Abstract
WO3 thin-film photoanodes were electrodeposited from peroxotungstic acid (PTA) solutions onto
fluorine-doped tin oxide substrates and annealed at ≤500ºC for times up to 18 h. The effects of
processing parameters, including deposition potentials and times, compositions of the electrolyte
solutions, and post-deposition annealing conditions, on the physical, mineralogical, optical, and
photoelectrochemical properties of the films were studied.
The amorphous films transformed to the polycrystalline monoclinic phase upon annealing ≥275ºC.
Higher deposition rates were obtained by increasing the deposition potential (–0.3 to –0.6 V versus
Ag/AgCl) and W concentration of PTA (0.05-0.20 mol L-1), which determined the flux of PTA ions
toward the working electrode. The deposition rates also depended on the types (oxalic, formic, and
citric acids) and amounts (0.01-0.10 mol L-1) of carboxylic acids added to PTA as dispersing agents.

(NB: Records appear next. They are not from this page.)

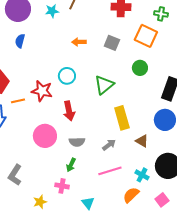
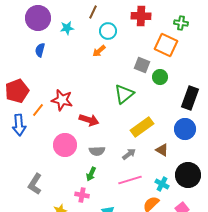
cyan star: (52, 11) -> (67, 28), moved
orange arrow: (79, 42) -> (99, 51), turned -40
gray square: (112, 43) -> (142, 65), moved
cyan circle: (67, 76) -> (108, 31), moved
orange line: (18, 101) -> (38, 110), turned -40
red arrow: (69, 111) -> (89, 120), turned -60
yellow rectangle: (122, 118) -> (142, 127), turned 70

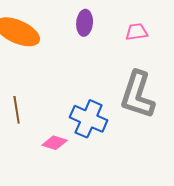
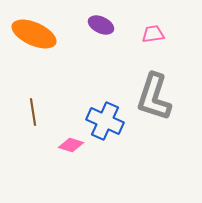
purple ellipse: (85, 23) -> (101, 25), turned -70

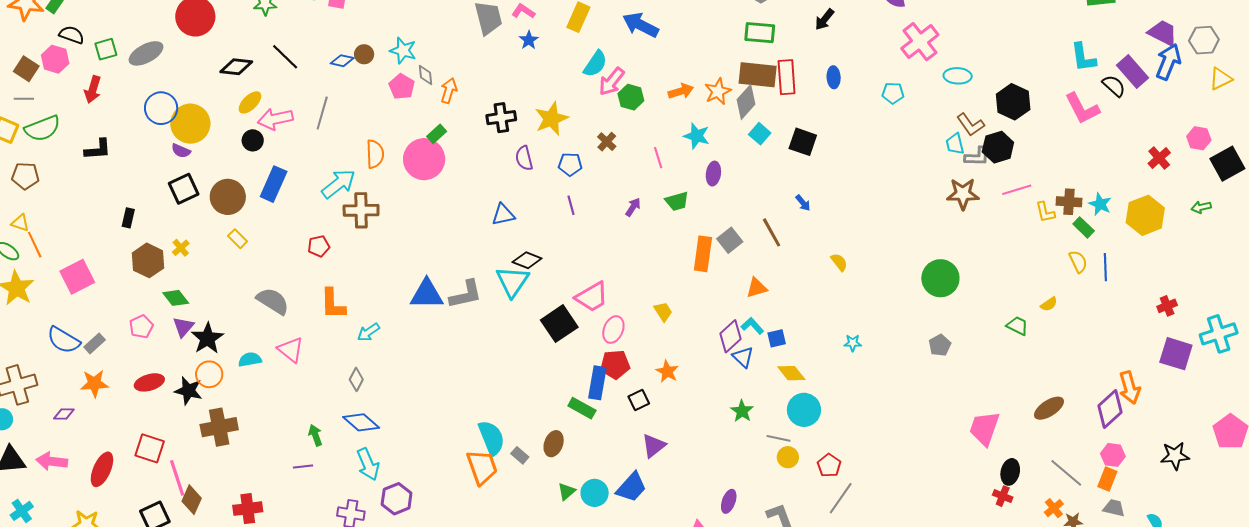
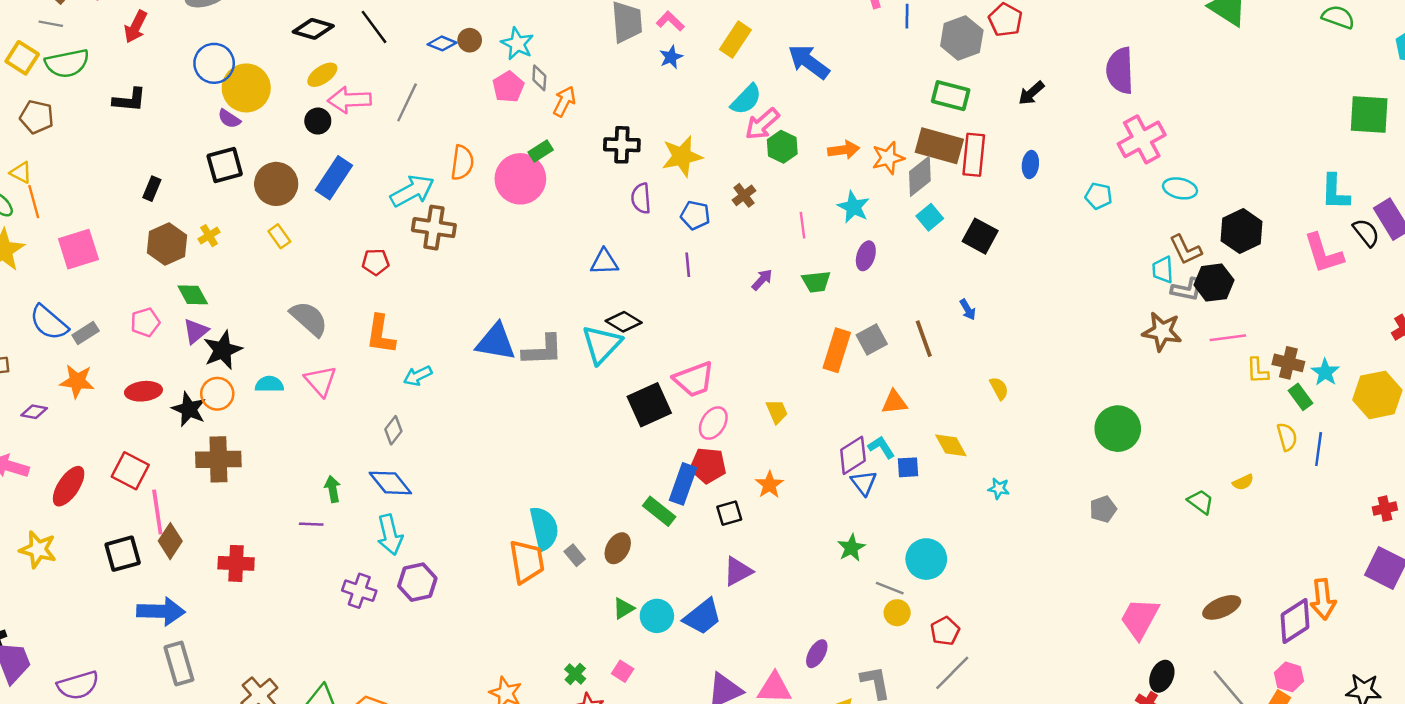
yellow diamond: (791, 373) -> (951, 445), moved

The hydronium ions and conjugate bases formed upon dissolution of carboxylic acids participated in
solute dispersion and separation, which altered the mechanisms of nucleation and grain growth. The
deposition rates and times (≤3 h) resulted in films of varied thicknesses (168-1400 nm). The grain
sizes of the films differed slightly (77-122 nm) with the W concentration in PTA and they differed
significantly (42-132 nm) with the sizes of the conjugate bases of the carboxylic acids. Reduced
optical indirect band gaps (Eg; 2.5-3.3 eV) were obtained by increasing the thickness and grain
(particle and/or agglomerate) size of the films, both of which affected the film crystallinity. The
predominance of (002) and (200) X-ray diffraction peaks from planes parallel to the substrate of the
films depended on the nucleation density and the thermally induced recrystallisation kinetics, which
were controlled by the W concentration of PTA and the annealing conditions, respectively. This
resulted in films with three types of preferred orientation: (002), both (002) and (200), and (200).
Enhanced photoelectrochemical properties were obtained from (i) the lower Eg and improved light
absorption associated with films consisting of greater thickness; (ii) the beneficial balances of (a)
surface reaction and recombination sites and (b) hole and electron transports in the film associated
with small agglomerates (~93 nm); and (iii) the low Eg, low valence band maximum, and suppressed
charge-carrier recombination in films associated with (002) orientation.